60 - Por fim, tomei a palavra. “Escuto, de vós, que a dinâmica inteira do poder está no dinheiro. Não aprendemos, em dias passados, a dominar as bestas da terra, do mar e do céu? Os demónios da virtude e os anjos do vício? Que cada um de nós, aqui, se chegue à frente e se liberte da sombra. Não estamos aqui juntos para resgatar o nosso poder? Se o poder está no dinheiro, não queimeis o papel de que é feito, com medo de alimentar o império invisível. Acordai a inteligência e empregai esse dinheiro com a responsabilidade que o poder exige, pois é o vosso poder. Apliquemos, daqui em diante, esse dinheiro entre nós.” Isto fez-me, depois, a caminho de casa, recordar da burguesia. Não estava, ainda, satisfeito, algo de essencial me parecia estar à margem do meu entendimento.

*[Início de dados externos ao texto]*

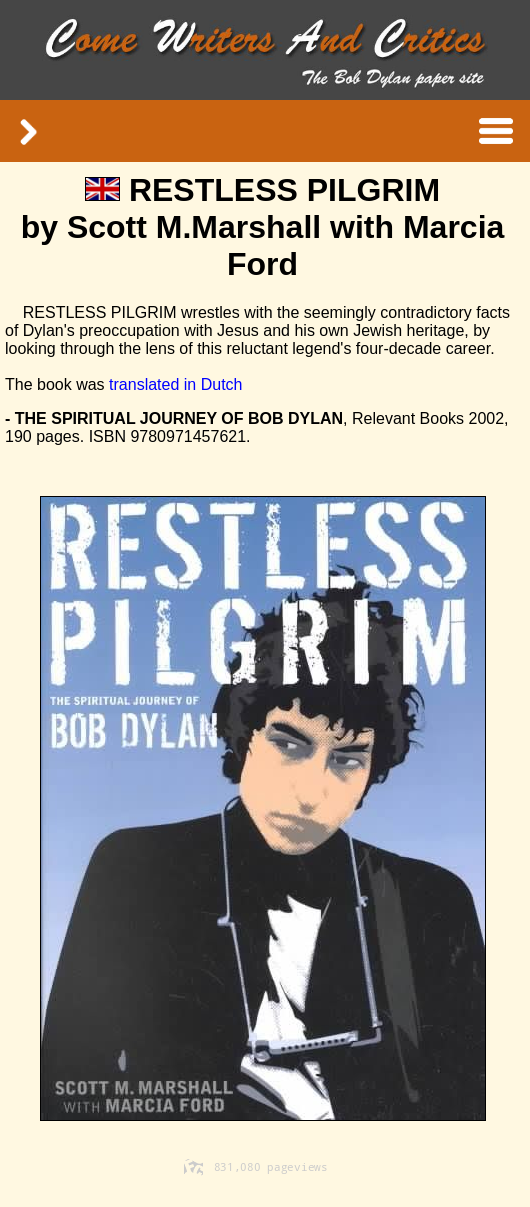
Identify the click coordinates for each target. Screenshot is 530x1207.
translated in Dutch (175, 384)
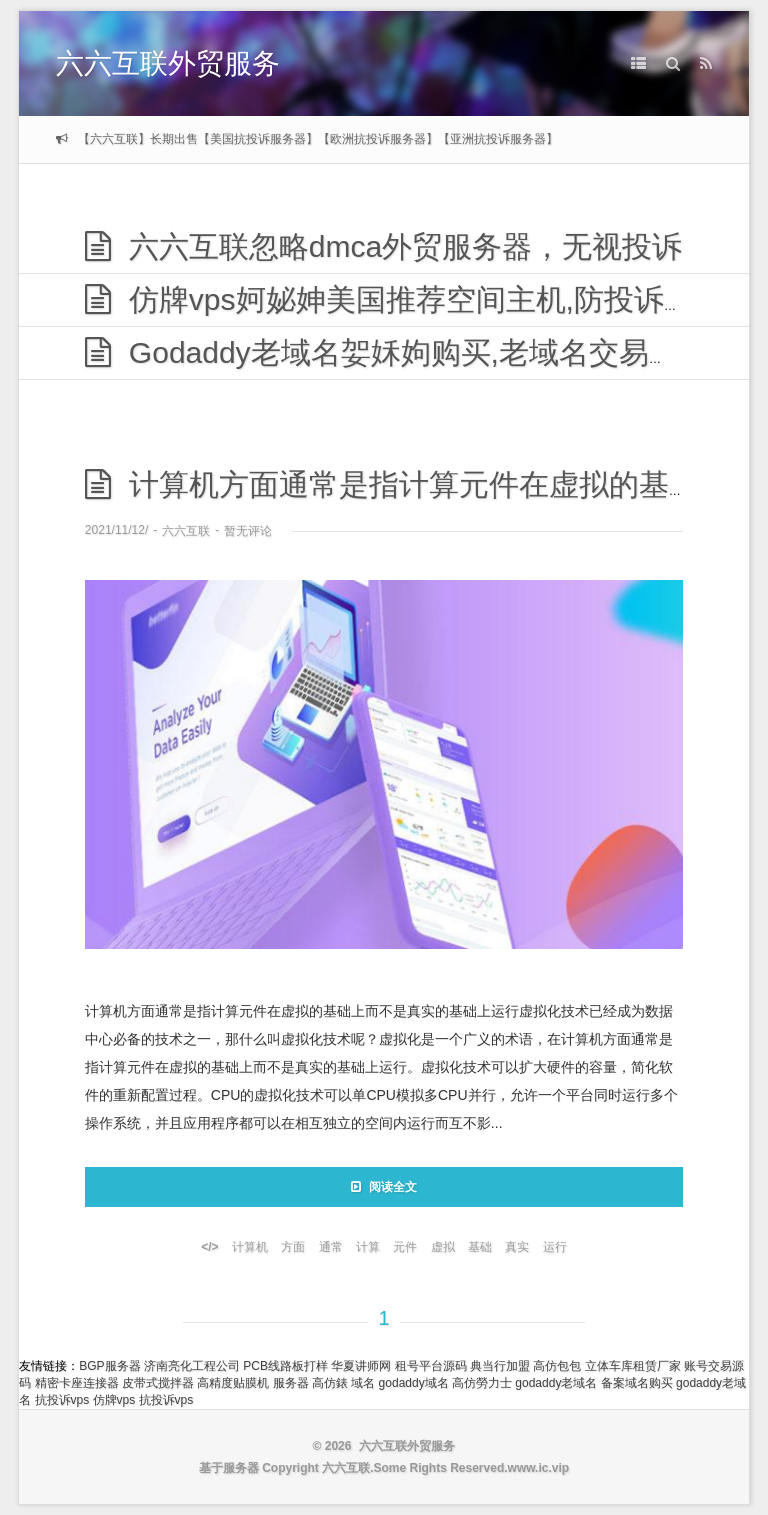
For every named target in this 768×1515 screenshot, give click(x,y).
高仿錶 (330, 1383)
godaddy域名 (414, 1383)
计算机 (250, 1247)
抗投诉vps (62, 1400)
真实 (517, 1247)
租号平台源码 (431, 1366)
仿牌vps (114, 1400)
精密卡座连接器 (77, 1383)
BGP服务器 (109, 1366)
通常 (331, 1247)
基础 (480, 1247)
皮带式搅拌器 (158, 1383)
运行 (555, 1247)
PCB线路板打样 (285, 1366)
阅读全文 (384, 1187)
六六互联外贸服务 (168, 63)
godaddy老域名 (556, 1383)
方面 (293, 1247)
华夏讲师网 (361, 1366)
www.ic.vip (539, 1468)
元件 (405, 1247)
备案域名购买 (637, 1383)
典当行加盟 (500, 1366)
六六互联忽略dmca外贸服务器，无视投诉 (383, 246)
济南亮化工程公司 (192, 1366)
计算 (368, 1247)
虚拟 (443, 1247)
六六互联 (186, 531)
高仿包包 (557, 1366)
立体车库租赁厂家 (633, 1366)
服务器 (291, 1383)
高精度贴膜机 (233, 1383)
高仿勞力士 (482, 1383)
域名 (363, 1383)
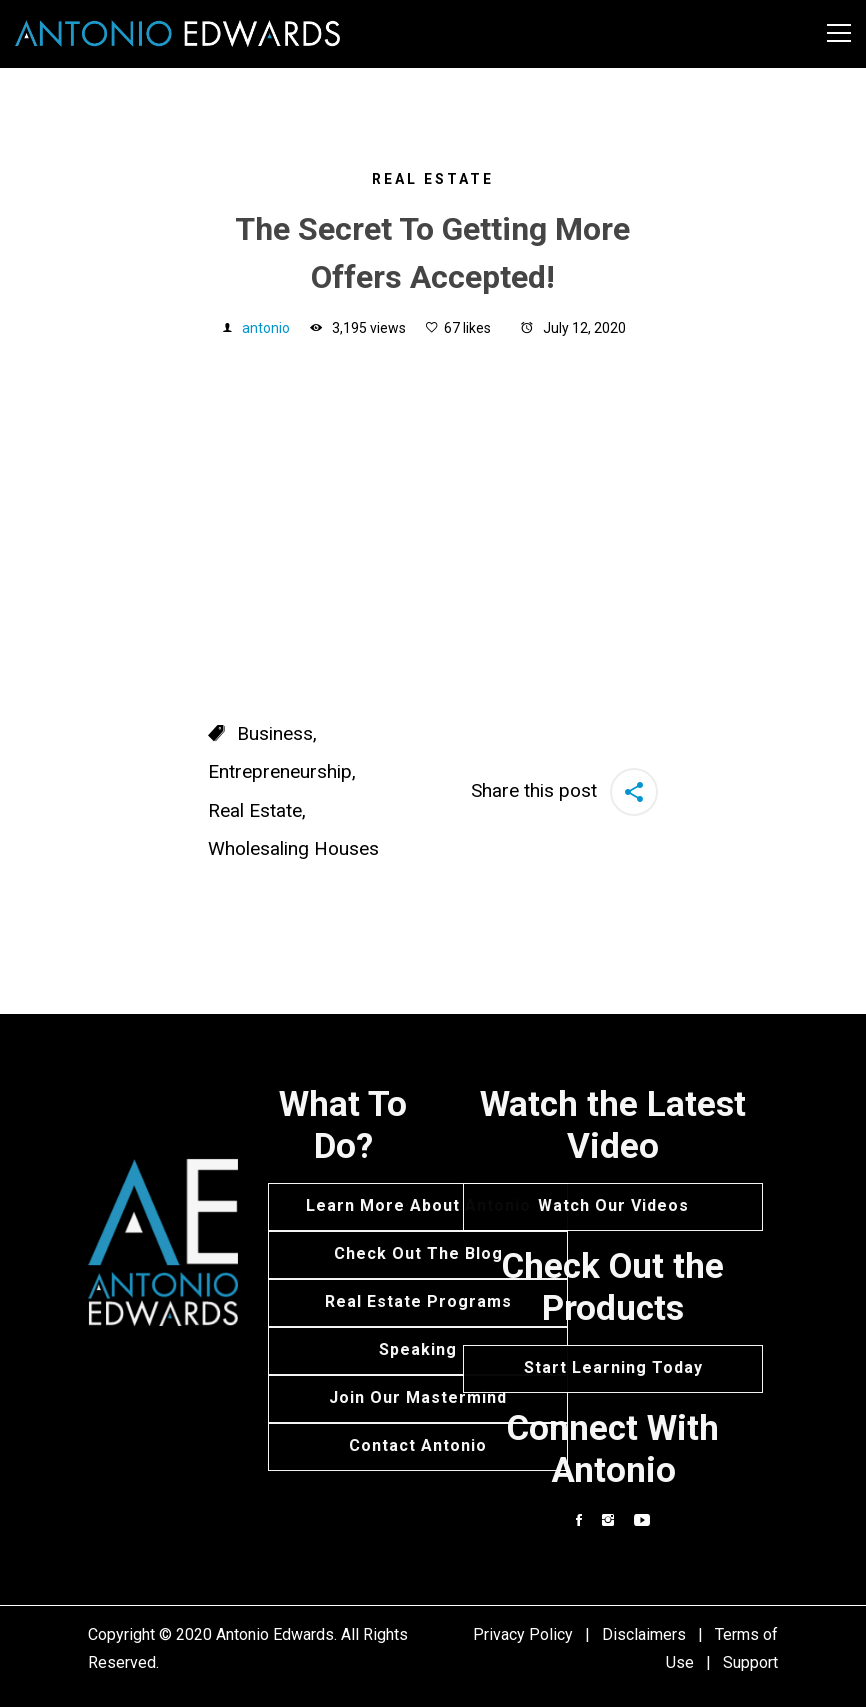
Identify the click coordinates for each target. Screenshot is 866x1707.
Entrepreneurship (280, 771)
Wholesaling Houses (293, 848)
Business (275, 733)
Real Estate (433, 179)
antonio (266, 328)
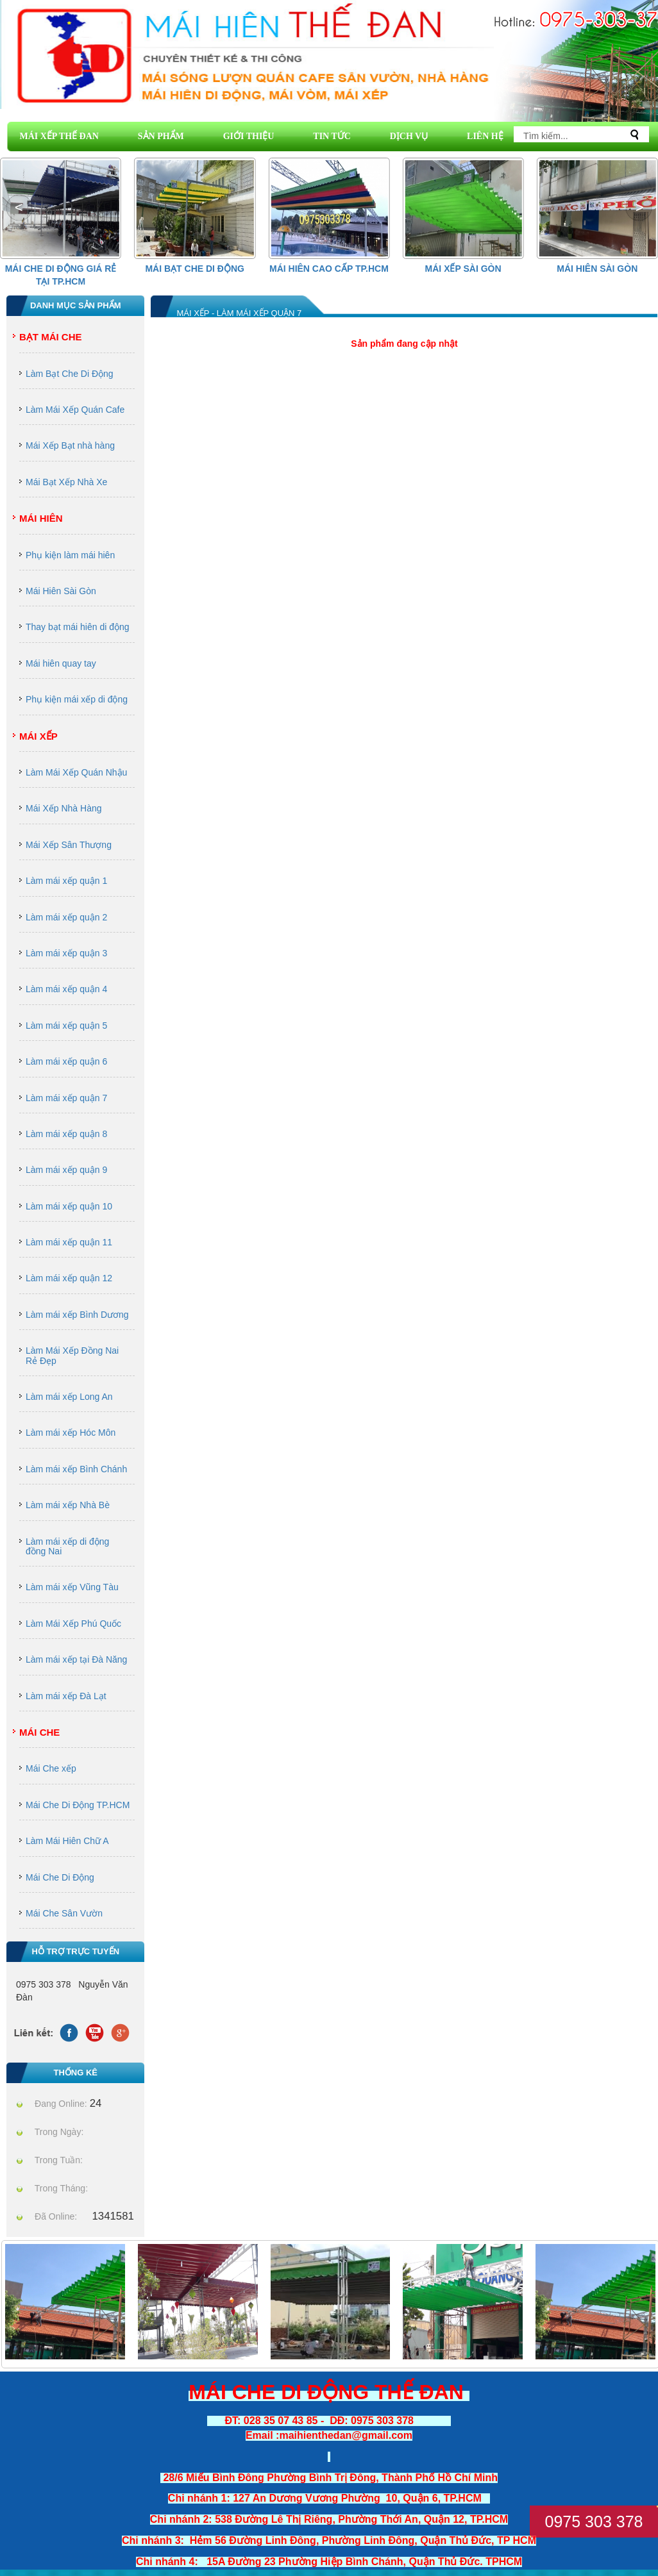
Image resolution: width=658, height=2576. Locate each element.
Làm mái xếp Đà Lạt (66, 1696)
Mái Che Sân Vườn (64, 1913)
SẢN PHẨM (161, 136)
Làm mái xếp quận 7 (66, 1098)
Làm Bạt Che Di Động (70, 374)
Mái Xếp (38, 736)
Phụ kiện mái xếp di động (77, 699)
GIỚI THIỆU (248, 136)
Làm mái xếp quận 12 (69, 1278)
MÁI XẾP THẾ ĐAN (58, 136)
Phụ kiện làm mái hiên (70, 555)
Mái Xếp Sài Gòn (463, 268)
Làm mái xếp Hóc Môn (70, 1432)
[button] (639, 207)
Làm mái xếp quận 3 (66, 953)
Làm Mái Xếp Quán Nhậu (76, 772)
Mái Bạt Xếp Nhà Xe (66, 482)
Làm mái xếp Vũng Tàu (72, 1587)
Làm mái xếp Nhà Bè (68, 1505)
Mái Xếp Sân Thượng (69, 845)
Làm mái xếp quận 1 (66, 881)
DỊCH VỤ (409, 136)
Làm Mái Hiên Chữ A (67, 1841)
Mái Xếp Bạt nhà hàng (70, 445)
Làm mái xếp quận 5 (66, 1025)
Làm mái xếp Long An (69, 1397)
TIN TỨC (332, 136)
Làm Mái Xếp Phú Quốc (73, 1623)
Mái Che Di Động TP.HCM (78, 1805)
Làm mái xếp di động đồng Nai (67, 1546)
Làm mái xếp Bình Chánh (76, 1469)
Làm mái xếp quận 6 (66, 1061)
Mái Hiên (41, 518)
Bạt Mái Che (50, 336)
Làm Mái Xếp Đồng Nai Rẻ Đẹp (72, 1355)
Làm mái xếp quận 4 (66, 989)
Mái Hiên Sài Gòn (597, 268)
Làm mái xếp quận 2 (66, 917)
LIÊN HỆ (485, 136)
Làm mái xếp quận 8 (66, 1134)
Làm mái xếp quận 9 (66, 1170)
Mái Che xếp (51, 1768)
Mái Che (39, 1732)
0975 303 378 (594, 2521)
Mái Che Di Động (60, 1877)
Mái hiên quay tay (61, 663)
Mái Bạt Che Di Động (194, 268)
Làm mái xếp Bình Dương (77, 1314)
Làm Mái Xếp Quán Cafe (75, 409)
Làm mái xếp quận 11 (69, 1242)
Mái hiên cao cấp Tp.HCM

61 - Assim sendo, chegado a casa, telegrafei Babalith para vir à Internet e abri o chat. Expus-lhe a causa da minha inquietação. “Penso,” disse-me, com a leveza verde da erva “que poucas mulheres chegaram a esta intuição. Em resumo, como vês, pelo menos idealmente, o curso de vida natural de uma civilização?” Pensei, mas não muito, e avancei. “Primeiro a primazia da dimensão biológica, a lei da sobrevivência e o salve-se quem puder. De seguida e a partir daqui, desenvolve-se o conceito intelectual da competitividade, com isto os jogos, o sistema, e as diferenças sociais. Os ricos e os pobres e o que quer que haja no meio – aqui tudo é verdade, pois sem o igualitarismo a competição não reina. Finalmente, o cidadão começa a desenvolver aspectos femininos, de contenção, e aplica-se a dominar, num papel continente, os impulsos primitivos. Só é aqui permitido o que passar pela sabedoria da mulher. Finalmente e subsequentemente… a idade do entendimento e da aprendizagem, em termos de tudo o que pode ser compreendido e expressado. Tudo o que é completamente compreendido é completamente permitido.” Escreveu-me de volta. “Assim é. Agora olha, dentro da nossa civilização, para o indivíduo em si próprio e a forma como é processada a sua integração. Primeiro, ainda antes que possa, fisicamente, compreender, é ensinado (simulando compreender por mérito da memória), de resto sendo a sua educação não de natureza continente mas com os traços da formatação correspondentes já aos moldes do sistema que ainda não foi, nem chegará a ser, compreendido. Finalmente, é lançado no mundo da competição até que só responda ao salve-se quem puder. Consequentemente, como civilização, procuramos dirigir-nos para Este ensinando cada civil a dirigir-se para Oeste.”